Roberto & Yeney Ramos in front of Antonio Sánchez Araujo, La rumba (The Rumba), 1937 Oil on canvas 78 x 113 IN Image courtesy of CubaOcho Art & Research Center

Everyday life painting was the rage in the years of the republic and artist Oscar Garcia Rivera y Gutiérrez (1914-71) is well known for this colorful oil on canvases such as La Universidad (The University), 1954. One of his most beautiful canvases is a realist portrait Silvia, 1940 of his wife Silvia Fernández Arrojo (also an artist, see below) subsequently displayed in the United States National Museum in Washington, D.C. in 1947. While Garcia Rivera continued to paint after 1959 including such scenes from the Bay of Pigs, his works were considered unacceptable by the new government and censored. The artist found himself sentenced to forced labor while his and Silvia’s works disappeared from Cuba’s museums.

Silvia Fernández Arrojo (1918-1981) was a brilliant painter in her own right and appointed by her mentor Leopolodo Romañch Guillén as Assistant Chair of the Colorist Department at the prestigious San Alejandro Academy. Later, after his death, she became the Chair of the department.
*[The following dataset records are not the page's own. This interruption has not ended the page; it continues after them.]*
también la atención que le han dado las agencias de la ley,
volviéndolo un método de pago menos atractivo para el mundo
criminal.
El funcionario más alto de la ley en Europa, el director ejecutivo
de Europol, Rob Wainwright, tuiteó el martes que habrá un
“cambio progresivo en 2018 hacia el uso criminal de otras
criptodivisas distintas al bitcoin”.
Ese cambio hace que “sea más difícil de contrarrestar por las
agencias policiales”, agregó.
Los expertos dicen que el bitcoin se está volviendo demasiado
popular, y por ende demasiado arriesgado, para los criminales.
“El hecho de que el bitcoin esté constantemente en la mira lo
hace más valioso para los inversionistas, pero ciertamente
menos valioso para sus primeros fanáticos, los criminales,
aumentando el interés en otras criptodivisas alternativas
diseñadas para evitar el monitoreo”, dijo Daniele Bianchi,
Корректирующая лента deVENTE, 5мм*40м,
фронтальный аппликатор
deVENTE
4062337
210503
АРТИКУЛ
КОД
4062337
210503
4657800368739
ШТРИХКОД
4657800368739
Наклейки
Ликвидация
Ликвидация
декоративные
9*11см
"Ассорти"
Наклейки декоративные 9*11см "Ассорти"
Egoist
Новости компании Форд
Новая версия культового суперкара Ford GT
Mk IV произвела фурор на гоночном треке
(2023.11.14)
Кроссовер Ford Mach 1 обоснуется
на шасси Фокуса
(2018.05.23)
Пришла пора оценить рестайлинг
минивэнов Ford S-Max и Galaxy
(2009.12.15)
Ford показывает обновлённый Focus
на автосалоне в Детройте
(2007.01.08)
The Ramos’ have conducted a thorough research examination in the art of Fernández Arrojo and her husband Garcia Rivera finding the importance of their works at the end of the Cuban Republic in 1958. The CubaOcho Research Center contains many of the original documents and critiques of Fernández Arrojo’s works that were purchased from the artist’s sister. In Tras el cristal (Behing the Glass), 1947, the artist who was a portraitist, conveys the emotional thrill, excitement, and wistfulness, of three children looking into a storefront toyshop.

CubaOcho Art and Research Center is devoted to the promotion of the Cuban cultural arts, not only in the visual fine arts but also in music, dance, and readings.